Mr Cullen said he was not going to speculate on how much might be sold precisely, instead he would rely on the advice of the financial consultants.
Despite the apparent vagueness of his plans, the Minister has already come under political attack for agreeing to sell a "majority" stake at all.
The unions and the Labour Party last night said selling such a large shareholding into the private sector leaves the airline at the whim of the incoming shareholders, who are at present unknown. There is a certain amount of truth in this.
While Mr Cullen has spoken of retaining "at least 25 per cent", this would only block a takeover of the airline, it would not necessarily prevent other things happening at Aer Lingus. Also the more conditions the Government inserts during the sale process, the lower the valuation for the airline itself.
This is the harsh contradiction at the centre of the whole process. The Government needs to maximise the proceeds of the sale so Aer Lingus has sufficient funds for its new fleet, but at the same time the more conditions it imposes on other potential shareholders, the lower the proceeds become.
If the Government reads the Goldman Sachs report, which it commissioned, it will see that while a minority shareholding can give the Government a significant amount of clout at board level, it does not mean the other shareholders won't get their way.
For example, in an attempt to safeguard the Aer Lingus brand and possibly the landing slots at Heathrow, the Government could insist on certain conditions being met by the airline in future. But for how long would these conditions remain in place.
The Goldman Sachs report points out: "Any agreement is likely to be restricted to a specific time period as the new investors will not want to agree to an indefinite restriction."
But it's not just a timing issue. The consultants say that enforcing the various Government conditions "in changing circumstances" is "likely to be difficult to achieve". The Government's best route to achieving its objectives may be setting the correct landing charges at the airport and making sure that new routes are viable and the airline is able to develop properly.

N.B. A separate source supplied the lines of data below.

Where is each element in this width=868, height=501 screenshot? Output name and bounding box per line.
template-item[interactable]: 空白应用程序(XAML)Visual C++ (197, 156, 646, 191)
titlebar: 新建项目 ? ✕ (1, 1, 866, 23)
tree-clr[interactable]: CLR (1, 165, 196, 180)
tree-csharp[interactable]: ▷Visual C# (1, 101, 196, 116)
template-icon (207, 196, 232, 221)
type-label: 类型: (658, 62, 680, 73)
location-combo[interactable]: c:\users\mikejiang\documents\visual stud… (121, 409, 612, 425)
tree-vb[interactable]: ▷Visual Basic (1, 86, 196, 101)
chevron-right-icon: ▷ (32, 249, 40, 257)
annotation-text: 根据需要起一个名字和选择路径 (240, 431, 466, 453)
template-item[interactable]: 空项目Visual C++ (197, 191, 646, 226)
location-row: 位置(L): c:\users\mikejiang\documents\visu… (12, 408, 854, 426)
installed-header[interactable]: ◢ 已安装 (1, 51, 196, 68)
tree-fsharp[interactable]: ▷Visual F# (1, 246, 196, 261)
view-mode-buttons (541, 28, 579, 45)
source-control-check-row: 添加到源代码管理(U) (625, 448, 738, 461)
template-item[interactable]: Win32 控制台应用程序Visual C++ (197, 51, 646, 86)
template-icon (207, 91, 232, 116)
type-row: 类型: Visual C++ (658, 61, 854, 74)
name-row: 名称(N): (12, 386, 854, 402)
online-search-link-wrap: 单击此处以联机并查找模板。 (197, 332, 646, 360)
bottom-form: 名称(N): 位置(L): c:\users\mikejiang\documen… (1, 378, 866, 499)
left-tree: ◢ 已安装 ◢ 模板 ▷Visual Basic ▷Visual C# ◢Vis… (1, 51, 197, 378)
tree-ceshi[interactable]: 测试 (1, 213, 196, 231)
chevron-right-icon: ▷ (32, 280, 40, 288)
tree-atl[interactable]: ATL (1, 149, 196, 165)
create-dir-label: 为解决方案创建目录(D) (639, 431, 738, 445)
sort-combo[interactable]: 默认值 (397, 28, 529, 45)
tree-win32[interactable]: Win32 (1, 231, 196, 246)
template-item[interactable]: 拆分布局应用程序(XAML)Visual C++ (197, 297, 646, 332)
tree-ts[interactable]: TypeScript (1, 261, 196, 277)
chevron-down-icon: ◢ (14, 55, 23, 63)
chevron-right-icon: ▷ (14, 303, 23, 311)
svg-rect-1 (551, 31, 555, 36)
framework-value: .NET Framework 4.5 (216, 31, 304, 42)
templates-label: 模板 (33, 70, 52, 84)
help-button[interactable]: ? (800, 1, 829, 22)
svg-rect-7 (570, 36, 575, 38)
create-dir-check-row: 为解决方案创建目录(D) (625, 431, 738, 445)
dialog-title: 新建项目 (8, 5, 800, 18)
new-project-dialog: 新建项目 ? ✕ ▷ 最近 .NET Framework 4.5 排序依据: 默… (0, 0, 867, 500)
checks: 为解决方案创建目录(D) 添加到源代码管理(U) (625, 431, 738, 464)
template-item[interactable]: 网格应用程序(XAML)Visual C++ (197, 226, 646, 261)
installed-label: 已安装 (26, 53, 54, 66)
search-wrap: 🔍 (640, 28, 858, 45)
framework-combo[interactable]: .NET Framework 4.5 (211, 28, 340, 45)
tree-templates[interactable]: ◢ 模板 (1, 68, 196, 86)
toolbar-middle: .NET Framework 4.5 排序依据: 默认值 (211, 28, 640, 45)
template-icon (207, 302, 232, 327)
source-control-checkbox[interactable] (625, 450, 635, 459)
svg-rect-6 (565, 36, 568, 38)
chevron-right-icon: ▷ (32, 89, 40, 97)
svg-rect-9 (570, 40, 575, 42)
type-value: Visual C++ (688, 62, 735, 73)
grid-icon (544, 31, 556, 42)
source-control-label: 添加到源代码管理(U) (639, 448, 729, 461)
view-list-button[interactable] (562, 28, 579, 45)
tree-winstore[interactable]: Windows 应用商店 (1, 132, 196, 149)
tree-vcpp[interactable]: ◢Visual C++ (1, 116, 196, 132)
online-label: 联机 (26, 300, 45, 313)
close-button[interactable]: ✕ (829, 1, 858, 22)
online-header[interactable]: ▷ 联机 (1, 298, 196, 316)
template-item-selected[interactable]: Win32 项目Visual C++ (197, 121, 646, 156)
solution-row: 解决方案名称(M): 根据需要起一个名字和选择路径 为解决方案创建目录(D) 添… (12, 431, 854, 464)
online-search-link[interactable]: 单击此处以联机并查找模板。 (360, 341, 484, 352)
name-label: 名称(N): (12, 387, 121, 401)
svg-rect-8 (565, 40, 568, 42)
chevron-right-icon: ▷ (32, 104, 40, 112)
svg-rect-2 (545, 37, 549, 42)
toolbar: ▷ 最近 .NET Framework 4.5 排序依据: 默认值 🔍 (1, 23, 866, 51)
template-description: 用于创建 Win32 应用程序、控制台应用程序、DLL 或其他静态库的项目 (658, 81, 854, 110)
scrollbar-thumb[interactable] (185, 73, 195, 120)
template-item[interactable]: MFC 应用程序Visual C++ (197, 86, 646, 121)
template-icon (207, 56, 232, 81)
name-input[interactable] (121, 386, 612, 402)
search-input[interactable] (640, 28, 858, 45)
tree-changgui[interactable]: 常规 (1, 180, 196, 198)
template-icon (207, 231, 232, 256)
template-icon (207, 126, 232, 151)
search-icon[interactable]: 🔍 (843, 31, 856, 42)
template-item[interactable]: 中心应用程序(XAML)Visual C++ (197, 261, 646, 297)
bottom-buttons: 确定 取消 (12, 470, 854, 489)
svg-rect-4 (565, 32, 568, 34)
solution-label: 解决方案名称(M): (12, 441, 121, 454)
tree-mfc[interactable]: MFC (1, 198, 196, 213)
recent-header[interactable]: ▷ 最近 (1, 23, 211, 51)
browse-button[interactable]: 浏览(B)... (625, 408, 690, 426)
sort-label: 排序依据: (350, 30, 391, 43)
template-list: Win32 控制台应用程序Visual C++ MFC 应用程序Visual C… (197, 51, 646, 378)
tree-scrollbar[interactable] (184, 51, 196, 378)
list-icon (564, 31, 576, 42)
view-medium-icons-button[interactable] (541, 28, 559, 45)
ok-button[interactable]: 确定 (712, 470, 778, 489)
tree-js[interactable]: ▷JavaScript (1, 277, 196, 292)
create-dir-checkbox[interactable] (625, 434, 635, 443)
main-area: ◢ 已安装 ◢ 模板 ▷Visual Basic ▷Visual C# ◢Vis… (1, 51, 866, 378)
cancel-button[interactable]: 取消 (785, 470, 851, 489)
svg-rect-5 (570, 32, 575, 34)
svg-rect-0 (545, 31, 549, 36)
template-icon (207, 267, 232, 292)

Nevertheless, the Minister made a strong point in his comments last night when he said there was little sense in new shareholders undertaking actions likely to prove detrimental to the airline.
For example there would be little point in shareholders selling slots at Heathrow when Dublin-Heathrow remains one of the busiest routes in Europe. There would also be little point in watering down the Aer Lingus brand, which has a reasonably high visibility in Britain and America.